Commençons avec Prostý prostor, page conçue par le musicien tchèque en 2006 « pour violoncelle et instrument harmonique », créée au festival Musica de Strasbourg par Anssi Karttunen qu’accompagnait Magnus Lindberg au piano. Cette partie peut aussi bien être jouée par un piano, un vibraphone ou une harpe, comme c’est le cas aujourd’hui. Elle est dédiée à Magdalena, la fille du compositeur. À la naissance de son fils, il avait écrit des Lieder orchestrés sur des poèmes de Petr Borkovec (né en 1970), mais il fallut une circonstance supplémentaire à sa venue au monde pour qu’il imaginât une pièce pour son deuxième enfant. Lors d’un séjour sur la côte finlandaise, à Porvoo, il vit la cathédrale dont le toit avait brûlé le 29 mai, lors d’un incendie criminel perpétré par adolescents. L’intérieur du sanctuaire fut en majeure partie préservé, ainsi que ses hauts murs. Se souvenant qu’un jour sa fille avait désigné par des onomatopées joueurs la musique de notre temps, lorsqu’il lui avait dit se rendre à un concert contemporain, Srnka voulut rétablir une continuité dans sa musique, « une continuité élaborée pour combiner simplicité et complexité » (brochure de salle). Avec cette soudaine absence de toit l’église ancestrale perdait une partie de son identité, désignée par un geste qui, bien après la reconstruction du toit, resterait irréversible pour ceux qui le commirent. Peut-être peut-on extrapoler que l’ouverture de l’édifice le libérait vers le ciel dans le même temps où elle enfermait les jeunes dans leur acte. Srnka a rêvé Prostý prostor (Espace simple) comme le lieu d’une pensée intacte qu’il souhaite à son enfant.

« Dans ma langue natale, espace et simple (Prostý prostor) ont la même racine étymologique », précise-t-il.
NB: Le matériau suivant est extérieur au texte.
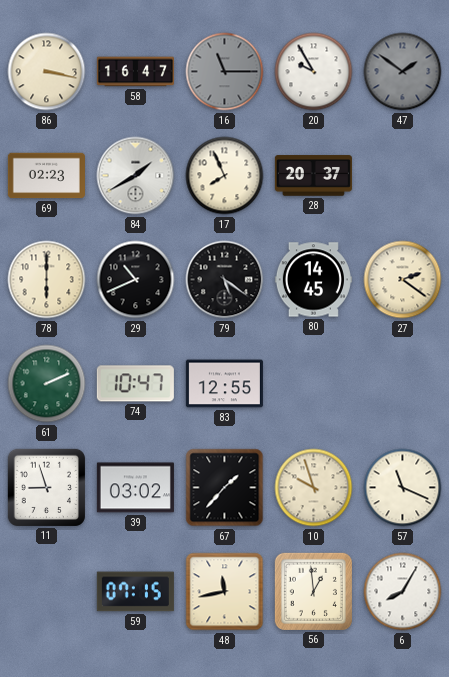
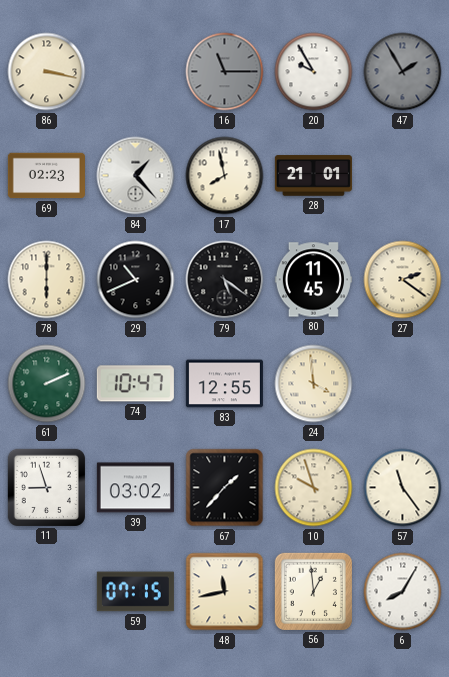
58: 16:47 -> none
47: 1:51 -> 1:55
84: 1:40 -> 1:23
17: 7:56 -> 7:58
28: 20:37 -> 21:01
80: 14:45 -> 11:45
24: none -> 3:59
57: 11:19 -> 11:24
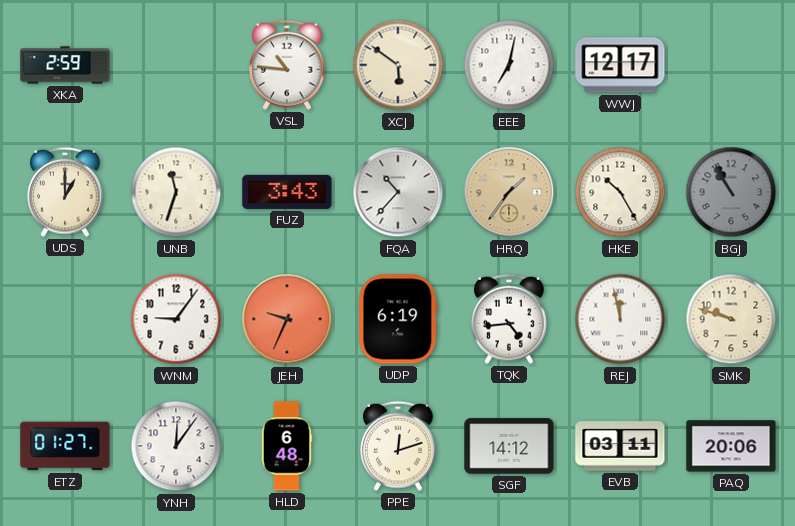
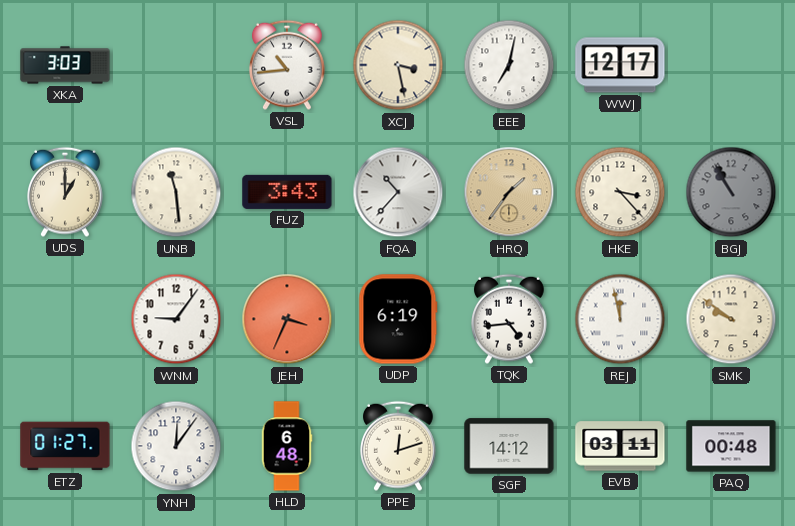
XKA: 2:59 -> 3:03
VSL: 10:46 -> 10:44
XCJ: 5:51 -> 3:28
UNB: 11:33 -> 11:29
HKE: 10:25 -> 3:23
JEH: 9:34 -> 3:34
SMK: 9:48 -> 9:51
PAQ: 20:06 -> 00:48
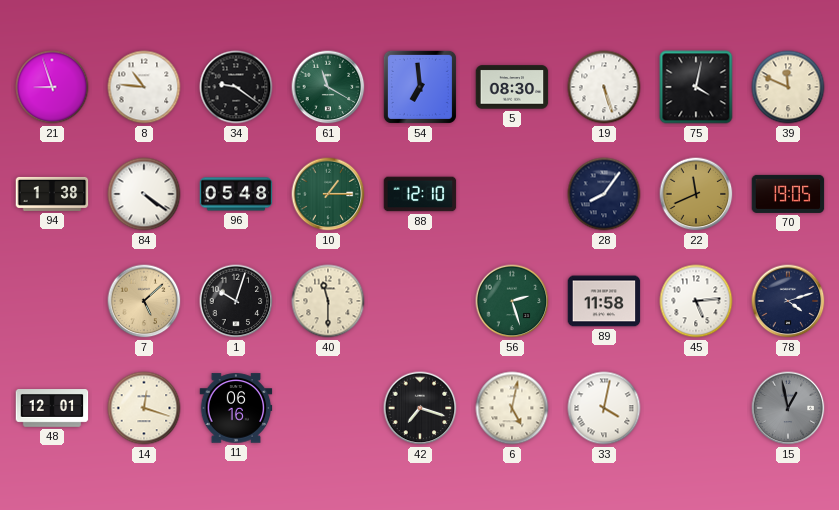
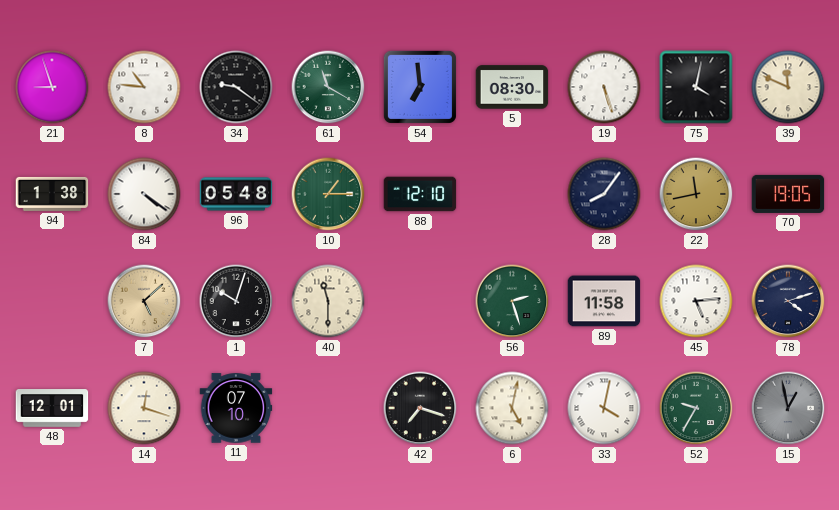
22: 11:41 -> 11:43
11: 06:16 -> 07:10
52: none -> 9:35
La charge violoncellistique de Marcus Pouget va seule son épineux chemin, ponctué à cinq reprises par un accord de harpe, sous les doigts de Katharina Teufel-Lieli, plus tard de deux consécutifs, puis d’encore deux autres indépendants. Les parties instrumentales sont nettement séparées et leur superposition occasionnelle ne signifie pas qu’ils jouent véritablement ensemble, durant cette douzaine de minutes. L’auteur a puisé un motif dans les Vingt regards de l’Enfant Jésus d’Olivier Messiaen (1944). Parfois aux confins du silence, Prostý prostor nécessite une écoute concentrée, plus qu’attentive, que n’observe guère le public de ce soir, malheureusement ; aussi l’approche qu’on en peut avoir s’avère-t-elle perturbée.
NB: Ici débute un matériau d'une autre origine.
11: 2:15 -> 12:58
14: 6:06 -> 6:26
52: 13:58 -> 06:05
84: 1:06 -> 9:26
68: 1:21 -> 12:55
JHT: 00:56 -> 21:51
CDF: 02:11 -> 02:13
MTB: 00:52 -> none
Sous la battue de Johannes Kalitzke, qui jeudi soir ouvrait ce festival [lire notre chronique du 30 novembre 2017], nous découvrons maintenant Les adieux, un opus pour ensemble composé en 2004 et révisé en 2007. 2004, c’est l’année du centenaire de la mort d'Antonín Dvořák. Entre 1875 et 1877, alors qu’il est trentenaire, il voit mourir, les uns après les autres, ses trois premiers enfants. En tant que musicologue, Miroslav Srnka a travaillé à l’édition de la version originale avec piano du Stabat Mater que Dvořák écrivit dans ces circonstances douloureuses. « Son combat, qui est presque physiquement perceptible dans le manuscrit, m’a inspiré Les adieux au moment où j’allais moi-même devenir père. Le titre emprunte à la célèbre sonate de Beethoven dont la cadence initiale apparaît à trois reprises dans mon œuvre – une fois par enfant […], trois petits adieux ». Cors, trompette et trombone cisèlent un climat de mystère, bientôt parcouru de lignes saillantes, contrastant avec les gammes du marimba. Dans cet hommage au maître ancien s’imposent la vigueur du geste et un grand sens de la couleur, avec une section rythmique extrêmement drue juste avant le bref surgissement de gelures méditatives.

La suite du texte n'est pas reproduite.